Soll ich mein Schweizer Bankkonto bei der Rückkehr in die Heimat behalten oder schliessen?
Schweizer Bankkonto bei der Rückkehr in die Heimat: Kann es mit einer ausländischen Adresse behalten werden, welche Gebühren fallen an, wie lässt es sich schliessen und welche steuerlichen sowie KVG-relevanten Folgen gibt es?
Kann ich mein Schweizer Bankkonto mit einer ausländischen Adresse behalten?
Ja, als ungarischer Staatsbürger können Sie Ihr Schweizer Bankkonto auch nach Ihrer Rückkehr nach Ungarn behalten. Das Schweizer Recht verpflichtet Sie bei einem Wegzug aus der Schweiz nicht zur Auflösung des Bankkontos (Wegzug aus der Schweiz).
Die eigene Geschäftspolitik der Bank entscheidet jedoch darüber, ob sie für Kunden mit ausländischer Adresse ein Konto führt. Einige Banken behalten sich das Recht vor, den Vertrag nach einem Umzug ins Ausland zu kündigen.
In der Praxis behalten die meisten grossen Schweizer Banken bestehende Kunden, stufen sie jedoch in die Kategorie «Domizil Ausland» ein. Dies ist in der Regel mit höheren Gebühren und strengeren Bedingungen verbunden.

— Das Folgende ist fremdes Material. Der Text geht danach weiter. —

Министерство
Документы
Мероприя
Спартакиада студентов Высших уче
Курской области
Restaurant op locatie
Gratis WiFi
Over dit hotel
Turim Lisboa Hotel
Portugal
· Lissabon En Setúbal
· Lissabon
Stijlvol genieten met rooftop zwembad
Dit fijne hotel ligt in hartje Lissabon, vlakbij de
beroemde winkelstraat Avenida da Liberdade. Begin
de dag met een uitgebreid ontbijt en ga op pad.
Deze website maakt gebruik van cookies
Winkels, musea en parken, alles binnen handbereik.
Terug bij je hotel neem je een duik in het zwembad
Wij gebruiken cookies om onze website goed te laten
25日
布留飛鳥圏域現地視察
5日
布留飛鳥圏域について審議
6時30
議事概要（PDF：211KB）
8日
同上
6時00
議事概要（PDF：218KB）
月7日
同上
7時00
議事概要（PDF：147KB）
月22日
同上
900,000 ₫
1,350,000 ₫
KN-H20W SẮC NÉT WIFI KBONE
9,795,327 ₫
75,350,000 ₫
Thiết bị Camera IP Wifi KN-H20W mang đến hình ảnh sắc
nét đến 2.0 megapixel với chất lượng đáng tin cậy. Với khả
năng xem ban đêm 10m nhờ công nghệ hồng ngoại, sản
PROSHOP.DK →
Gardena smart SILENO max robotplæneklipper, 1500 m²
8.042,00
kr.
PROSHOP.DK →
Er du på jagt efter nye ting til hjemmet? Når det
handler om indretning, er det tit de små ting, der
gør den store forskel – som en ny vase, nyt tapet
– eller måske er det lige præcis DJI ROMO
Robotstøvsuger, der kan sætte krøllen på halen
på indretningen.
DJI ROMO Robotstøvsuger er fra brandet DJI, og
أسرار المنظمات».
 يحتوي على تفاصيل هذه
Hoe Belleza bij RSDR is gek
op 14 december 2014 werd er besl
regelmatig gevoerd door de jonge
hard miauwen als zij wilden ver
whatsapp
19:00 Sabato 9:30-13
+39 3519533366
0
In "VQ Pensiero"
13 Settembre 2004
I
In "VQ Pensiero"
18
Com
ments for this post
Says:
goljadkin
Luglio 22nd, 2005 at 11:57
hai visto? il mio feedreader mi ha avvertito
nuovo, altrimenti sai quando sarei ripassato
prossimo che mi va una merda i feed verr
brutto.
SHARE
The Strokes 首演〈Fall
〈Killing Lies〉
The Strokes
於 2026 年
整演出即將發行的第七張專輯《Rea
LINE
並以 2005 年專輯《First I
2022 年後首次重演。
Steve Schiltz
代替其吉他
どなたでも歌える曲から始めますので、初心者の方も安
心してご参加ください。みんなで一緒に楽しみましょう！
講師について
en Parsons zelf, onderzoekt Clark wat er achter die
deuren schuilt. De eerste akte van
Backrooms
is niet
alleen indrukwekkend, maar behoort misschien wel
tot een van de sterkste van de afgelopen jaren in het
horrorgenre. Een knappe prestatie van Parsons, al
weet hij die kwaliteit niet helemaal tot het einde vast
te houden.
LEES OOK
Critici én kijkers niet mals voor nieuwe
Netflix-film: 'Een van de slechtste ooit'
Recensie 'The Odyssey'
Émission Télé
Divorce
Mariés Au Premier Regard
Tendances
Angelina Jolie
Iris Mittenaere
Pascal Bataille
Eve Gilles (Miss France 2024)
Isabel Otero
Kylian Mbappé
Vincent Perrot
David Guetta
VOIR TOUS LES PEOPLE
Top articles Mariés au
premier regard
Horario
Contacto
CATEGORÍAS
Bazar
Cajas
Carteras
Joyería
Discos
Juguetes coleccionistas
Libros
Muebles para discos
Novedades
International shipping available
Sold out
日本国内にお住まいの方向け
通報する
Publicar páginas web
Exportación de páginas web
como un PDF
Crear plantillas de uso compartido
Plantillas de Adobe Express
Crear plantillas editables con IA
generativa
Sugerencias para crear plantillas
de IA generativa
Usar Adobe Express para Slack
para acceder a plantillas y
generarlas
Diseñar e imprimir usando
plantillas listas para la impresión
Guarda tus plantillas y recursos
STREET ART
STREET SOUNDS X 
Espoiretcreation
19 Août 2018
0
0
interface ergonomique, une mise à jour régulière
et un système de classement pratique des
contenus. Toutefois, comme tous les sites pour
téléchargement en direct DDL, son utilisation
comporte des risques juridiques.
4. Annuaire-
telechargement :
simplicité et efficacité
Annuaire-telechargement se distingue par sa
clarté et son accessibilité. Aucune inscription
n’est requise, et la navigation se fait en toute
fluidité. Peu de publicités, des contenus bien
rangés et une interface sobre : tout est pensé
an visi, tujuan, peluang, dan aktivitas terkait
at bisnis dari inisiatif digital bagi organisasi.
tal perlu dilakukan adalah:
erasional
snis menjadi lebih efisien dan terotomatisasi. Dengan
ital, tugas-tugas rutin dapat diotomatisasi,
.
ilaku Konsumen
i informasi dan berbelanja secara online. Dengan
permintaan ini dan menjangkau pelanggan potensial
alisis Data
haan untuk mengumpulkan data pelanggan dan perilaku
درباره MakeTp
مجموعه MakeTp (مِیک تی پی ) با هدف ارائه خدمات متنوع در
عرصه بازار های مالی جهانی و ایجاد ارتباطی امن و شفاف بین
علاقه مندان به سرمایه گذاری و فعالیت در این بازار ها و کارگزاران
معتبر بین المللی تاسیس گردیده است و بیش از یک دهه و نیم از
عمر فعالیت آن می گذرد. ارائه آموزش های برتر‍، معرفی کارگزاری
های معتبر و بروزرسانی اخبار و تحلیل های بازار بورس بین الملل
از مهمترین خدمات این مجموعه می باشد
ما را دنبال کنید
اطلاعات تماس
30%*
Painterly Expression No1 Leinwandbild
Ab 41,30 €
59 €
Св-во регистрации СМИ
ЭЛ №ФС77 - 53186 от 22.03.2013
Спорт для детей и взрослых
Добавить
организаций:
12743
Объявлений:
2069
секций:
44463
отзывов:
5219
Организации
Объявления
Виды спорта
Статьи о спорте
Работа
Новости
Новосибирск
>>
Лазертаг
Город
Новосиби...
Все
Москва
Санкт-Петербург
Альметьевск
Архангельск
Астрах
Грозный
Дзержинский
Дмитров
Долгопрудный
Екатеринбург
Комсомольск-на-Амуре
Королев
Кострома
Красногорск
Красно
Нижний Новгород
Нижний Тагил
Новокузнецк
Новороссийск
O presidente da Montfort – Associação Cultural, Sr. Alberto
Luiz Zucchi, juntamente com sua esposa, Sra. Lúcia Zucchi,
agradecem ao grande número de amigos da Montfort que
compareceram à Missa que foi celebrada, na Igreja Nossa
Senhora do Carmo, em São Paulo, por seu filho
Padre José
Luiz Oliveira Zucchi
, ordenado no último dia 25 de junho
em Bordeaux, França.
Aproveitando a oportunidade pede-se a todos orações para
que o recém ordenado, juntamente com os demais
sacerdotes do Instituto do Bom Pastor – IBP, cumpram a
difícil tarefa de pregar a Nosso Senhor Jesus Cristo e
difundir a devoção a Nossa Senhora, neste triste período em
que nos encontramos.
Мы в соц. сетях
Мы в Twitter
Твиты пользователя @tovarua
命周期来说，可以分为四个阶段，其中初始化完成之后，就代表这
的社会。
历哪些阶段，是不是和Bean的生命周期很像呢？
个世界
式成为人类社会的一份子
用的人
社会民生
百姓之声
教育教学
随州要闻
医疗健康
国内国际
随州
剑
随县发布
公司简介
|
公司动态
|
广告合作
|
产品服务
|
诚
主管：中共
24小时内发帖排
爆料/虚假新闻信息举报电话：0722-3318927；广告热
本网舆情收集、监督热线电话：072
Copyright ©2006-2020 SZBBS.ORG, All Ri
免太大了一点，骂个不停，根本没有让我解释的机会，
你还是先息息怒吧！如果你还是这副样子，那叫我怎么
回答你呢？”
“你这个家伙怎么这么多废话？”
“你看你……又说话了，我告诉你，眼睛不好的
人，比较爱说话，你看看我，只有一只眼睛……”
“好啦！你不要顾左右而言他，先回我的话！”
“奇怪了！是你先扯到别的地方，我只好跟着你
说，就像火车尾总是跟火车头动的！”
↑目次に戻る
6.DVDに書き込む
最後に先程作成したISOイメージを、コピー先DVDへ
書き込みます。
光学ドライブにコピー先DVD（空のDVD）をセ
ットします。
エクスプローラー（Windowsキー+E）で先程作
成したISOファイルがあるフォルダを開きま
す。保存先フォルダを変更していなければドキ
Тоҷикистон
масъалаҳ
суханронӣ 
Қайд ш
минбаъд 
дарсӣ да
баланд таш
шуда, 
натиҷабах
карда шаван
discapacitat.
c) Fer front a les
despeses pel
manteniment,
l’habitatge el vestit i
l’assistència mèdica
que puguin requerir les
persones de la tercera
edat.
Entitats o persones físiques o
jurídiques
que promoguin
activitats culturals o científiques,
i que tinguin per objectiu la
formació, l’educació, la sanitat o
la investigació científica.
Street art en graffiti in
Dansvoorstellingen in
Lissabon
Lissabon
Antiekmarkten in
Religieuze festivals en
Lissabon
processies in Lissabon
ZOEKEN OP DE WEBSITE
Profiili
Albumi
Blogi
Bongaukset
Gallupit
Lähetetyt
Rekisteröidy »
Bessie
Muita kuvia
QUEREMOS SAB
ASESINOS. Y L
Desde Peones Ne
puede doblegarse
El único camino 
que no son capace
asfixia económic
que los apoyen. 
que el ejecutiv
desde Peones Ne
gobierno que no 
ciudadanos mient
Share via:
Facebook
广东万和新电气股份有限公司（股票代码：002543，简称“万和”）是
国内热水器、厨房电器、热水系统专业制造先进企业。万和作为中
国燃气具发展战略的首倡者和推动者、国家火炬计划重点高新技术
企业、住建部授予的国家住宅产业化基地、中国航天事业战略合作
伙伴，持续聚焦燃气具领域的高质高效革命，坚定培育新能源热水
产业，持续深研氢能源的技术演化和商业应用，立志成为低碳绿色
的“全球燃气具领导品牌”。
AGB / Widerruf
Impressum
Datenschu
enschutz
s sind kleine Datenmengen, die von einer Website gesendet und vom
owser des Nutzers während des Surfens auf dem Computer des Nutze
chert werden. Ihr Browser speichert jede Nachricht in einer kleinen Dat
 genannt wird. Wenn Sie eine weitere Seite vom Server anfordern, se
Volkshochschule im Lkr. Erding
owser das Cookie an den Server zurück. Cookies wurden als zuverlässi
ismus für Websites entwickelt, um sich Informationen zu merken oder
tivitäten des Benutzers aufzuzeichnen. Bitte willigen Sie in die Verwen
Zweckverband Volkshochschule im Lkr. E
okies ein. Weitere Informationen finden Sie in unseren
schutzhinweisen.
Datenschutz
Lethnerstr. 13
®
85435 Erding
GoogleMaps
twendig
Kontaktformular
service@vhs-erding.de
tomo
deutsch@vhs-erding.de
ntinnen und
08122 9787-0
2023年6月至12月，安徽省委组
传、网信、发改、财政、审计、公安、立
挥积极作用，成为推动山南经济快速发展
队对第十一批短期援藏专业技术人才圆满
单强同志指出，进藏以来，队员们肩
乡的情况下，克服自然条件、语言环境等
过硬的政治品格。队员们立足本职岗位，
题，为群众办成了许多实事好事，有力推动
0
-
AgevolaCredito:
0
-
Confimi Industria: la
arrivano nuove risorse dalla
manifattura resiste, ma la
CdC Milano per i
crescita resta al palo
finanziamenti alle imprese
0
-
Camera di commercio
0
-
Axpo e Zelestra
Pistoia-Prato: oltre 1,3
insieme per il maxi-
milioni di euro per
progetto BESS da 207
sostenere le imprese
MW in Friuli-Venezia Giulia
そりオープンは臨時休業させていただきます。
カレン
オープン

Wichtige Abgrenzung: Als ungarischer Staatsbürger werden Sie aufgrund des Freizügigkeitsabkommens (FZA, 1999) als EU-Bürger behandelt. Im Hinblick auf die Beibehaltung eines Bankkontos ist dies günstiger als für Kunden aus Drittstaaten, beseitigt die Zusatzgebühren jedoch nicht automatisch.
Wann ist es sinnvoll, das Konto zu behalten?
Die Beibehaltung des Kontos ist in der Regel sinnvoll, wenn weiterhin eine Verbindung zur Schweiz besteht:
Schweizer Immobilie im Eigentum, für die Mieteinnahmen oder Nebenkosten anfallen.
Säule 2 (BVG) oder Säule 3a für den späteren Bezug in Schweizer Franken.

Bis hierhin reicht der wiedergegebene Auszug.